I have. Heck, I used to be one myself.
If you believe that homosexual behavior is against God's order, you are labeled an intolerant fundamentalist bigot.
That may be. Neo-evangelicals would say that homosexuality is sin, but would emphasize that we should be accepting of homosexuals without condoning their behavior, rather than railing against the Sodomites, as the Fundamentalists do.
It is the post modern neo-secularist lefties that have caused the division. Not the conservative fundamentalists. All they want to do is to hold fast to their profession of faith without wavering.
Look at the Presbyterian splits of the 1930's. Those are considered the key case study in the Fundamentalist-modernist contraversy. The Fundamentalists, when they split the PCUSA, first of all abandoned the denomination to slide deeper and deeper into ruin, and while Westminster Theological Seminary is a good seminary, Princeton was abandoned to the liberals. Fundamentalists backed themselves further and further into an academic ghetto, and only recently have schools like Baylor and Wheaton been able to extricate themselves.
And then there was the Presbyterian split. The Orthodox Presbyterian Church, which split from the PCUSA, itself fragmented to create a second Presbyterian denomination, the Bible Presbyterian Church. This split - over relatively minor issues like premillenialism and prohibition - was so acrimonious that it actually shook Francis Schaeffer's faith and turned him atheist for a brief time period.
Now, I tell this tale of woe, not to dump on the Presbyterians - I am a Bible Presbyterian myself - but to explain where fundamentalism failed - and it's true across denominational boundaries.
The single biggest point of failure for fundamentalists is the inability or unwillingness to impose negative sanctions against institutional covenant breakers.
Or as I like to say, "What we have here....is a failure to excommunicate."
I believe you're pointing out that the desire to split theological hairs -- to "be right" about relatively minor issues -- can lead to hyper-sectarianism. I agree, but I suspect that many people have heard "fundamentalist" used so often by the enemies of orthodox Christianity that the word makes them highly defensive.
In a fallen world, there is a tension in any church between two poles -- between the rigidity that can fracture a body into sects with little or no real difference between them, and the "inclusive" tendency that will open the door to the kind of heresy seen in the mainline denominations.
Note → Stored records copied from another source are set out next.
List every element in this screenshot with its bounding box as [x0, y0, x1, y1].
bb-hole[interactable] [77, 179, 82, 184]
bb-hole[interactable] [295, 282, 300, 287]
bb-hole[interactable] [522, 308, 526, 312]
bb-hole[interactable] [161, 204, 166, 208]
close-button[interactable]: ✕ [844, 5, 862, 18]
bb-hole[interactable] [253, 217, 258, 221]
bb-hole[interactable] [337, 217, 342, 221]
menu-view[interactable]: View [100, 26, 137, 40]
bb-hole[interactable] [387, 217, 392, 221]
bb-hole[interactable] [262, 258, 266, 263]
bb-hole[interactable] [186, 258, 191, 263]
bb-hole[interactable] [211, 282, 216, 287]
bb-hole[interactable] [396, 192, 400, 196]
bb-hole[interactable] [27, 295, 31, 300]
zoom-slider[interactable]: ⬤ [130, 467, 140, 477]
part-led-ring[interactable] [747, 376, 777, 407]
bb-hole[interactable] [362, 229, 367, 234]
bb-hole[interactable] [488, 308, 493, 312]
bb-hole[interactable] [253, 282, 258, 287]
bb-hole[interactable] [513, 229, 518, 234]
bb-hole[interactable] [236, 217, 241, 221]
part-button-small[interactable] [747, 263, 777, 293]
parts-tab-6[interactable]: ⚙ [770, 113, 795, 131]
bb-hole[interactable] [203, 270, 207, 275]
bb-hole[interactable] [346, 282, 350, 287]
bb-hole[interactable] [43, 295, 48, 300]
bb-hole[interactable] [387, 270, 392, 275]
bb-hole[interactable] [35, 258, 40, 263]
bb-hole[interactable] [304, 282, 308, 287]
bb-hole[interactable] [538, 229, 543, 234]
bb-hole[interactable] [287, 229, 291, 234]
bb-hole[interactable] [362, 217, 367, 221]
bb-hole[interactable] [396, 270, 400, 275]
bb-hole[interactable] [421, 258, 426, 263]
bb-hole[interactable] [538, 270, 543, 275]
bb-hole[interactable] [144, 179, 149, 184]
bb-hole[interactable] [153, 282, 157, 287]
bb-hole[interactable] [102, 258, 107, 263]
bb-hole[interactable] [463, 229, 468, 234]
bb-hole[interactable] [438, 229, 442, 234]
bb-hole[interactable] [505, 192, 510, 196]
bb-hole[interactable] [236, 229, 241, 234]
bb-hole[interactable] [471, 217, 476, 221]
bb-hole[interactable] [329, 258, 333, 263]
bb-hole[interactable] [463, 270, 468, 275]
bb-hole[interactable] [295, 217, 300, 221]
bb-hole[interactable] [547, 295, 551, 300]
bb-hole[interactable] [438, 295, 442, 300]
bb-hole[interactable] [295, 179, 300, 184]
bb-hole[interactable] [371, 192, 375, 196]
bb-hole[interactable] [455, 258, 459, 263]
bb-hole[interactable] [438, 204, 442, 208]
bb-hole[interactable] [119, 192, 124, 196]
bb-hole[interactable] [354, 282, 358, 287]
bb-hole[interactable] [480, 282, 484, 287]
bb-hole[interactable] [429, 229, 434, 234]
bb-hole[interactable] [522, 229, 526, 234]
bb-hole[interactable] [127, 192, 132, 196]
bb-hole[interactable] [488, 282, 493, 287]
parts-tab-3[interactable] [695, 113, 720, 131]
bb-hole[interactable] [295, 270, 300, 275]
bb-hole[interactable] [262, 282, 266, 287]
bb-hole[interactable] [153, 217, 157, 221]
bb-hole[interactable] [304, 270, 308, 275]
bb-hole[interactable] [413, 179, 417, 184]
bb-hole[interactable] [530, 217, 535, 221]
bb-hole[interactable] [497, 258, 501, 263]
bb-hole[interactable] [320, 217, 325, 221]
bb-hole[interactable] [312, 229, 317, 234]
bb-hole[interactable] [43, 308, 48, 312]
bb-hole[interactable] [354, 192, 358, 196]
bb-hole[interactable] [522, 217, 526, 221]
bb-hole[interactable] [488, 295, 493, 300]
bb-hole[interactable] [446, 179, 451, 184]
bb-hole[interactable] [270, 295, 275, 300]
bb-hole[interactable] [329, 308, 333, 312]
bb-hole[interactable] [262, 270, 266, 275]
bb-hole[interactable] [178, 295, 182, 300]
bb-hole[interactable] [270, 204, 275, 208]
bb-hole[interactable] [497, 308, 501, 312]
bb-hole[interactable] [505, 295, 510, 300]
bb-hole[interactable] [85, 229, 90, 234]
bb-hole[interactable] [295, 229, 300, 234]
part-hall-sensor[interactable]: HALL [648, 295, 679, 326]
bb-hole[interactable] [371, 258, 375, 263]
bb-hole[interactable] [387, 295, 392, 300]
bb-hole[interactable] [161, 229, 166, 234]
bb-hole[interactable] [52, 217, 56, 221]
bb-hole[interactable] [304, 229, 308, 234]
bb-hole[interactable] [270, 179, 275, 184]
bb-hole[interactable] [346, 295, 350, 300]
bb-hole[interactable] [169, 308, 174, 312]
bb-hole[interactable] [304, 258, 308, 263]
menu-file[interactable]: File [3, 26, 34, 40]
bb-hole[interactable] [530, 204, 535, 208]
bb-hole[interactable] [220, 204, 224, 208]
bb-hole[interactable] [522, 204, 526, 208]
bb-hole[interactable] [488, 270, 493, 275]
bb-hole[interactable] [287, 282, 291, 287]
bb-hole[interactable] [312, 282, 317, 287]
An example of the first tendency is the continuing Anglican groups in North America, which are split into at least a dozen rival bodies, and therefore appear unable to offer an effective alterntive to ECUSA. The various conservative Presbyterian churches can also illustrate this (I belong to a conservative Presbyterian "splinter group", so I mean no offense here.)
The obvious examples of the second, "big tent" tendency are the ECUSA and PCUSA themselves.
You can probably predict that I think it is a lesser evil to lean toward the doctrinally rigid end of the spectrum. The reason orthodox churches end up dividing over issues of theology is because they care about theology in the first place, which is a good thing. The sectarian divisions between conservative Presbyterians are a waste of human and financial resources, but at least a "seeker" walking into one of their churches will hear Bibilical Christianity. We're all well aware that if the "seeker" walks into a PCUSA congregation,there is no such guarantee.
In my own congregation I am a "liberal", because I believe that Catholics can be Christians and that religious artwork is not always idolatrous. I choose to belong to a body that is slightly more "fundamentalist" than I am, rather than one where people are asking, "You don't really believe that stuff, do you?"
As for the agonizing issue about when to "abandon" a church or seminary to liberals, I don't have an easy answer to that one. I became a Christian in the 90's, so I don't have personal or family history that binds me to one of the mainline churches. I believe that there is a point when the only option is to leave, but all I can do is pray for believers who are wrestling with whether their own church has reached that point. I do note, however, that if enough orthodox Presbyterians had followed Machen out of the "mainline" church, Bibilical orthodoxy would now be the "mainstream" of Presbyterianism, and the neo-Unitarians would now be the "splinter group."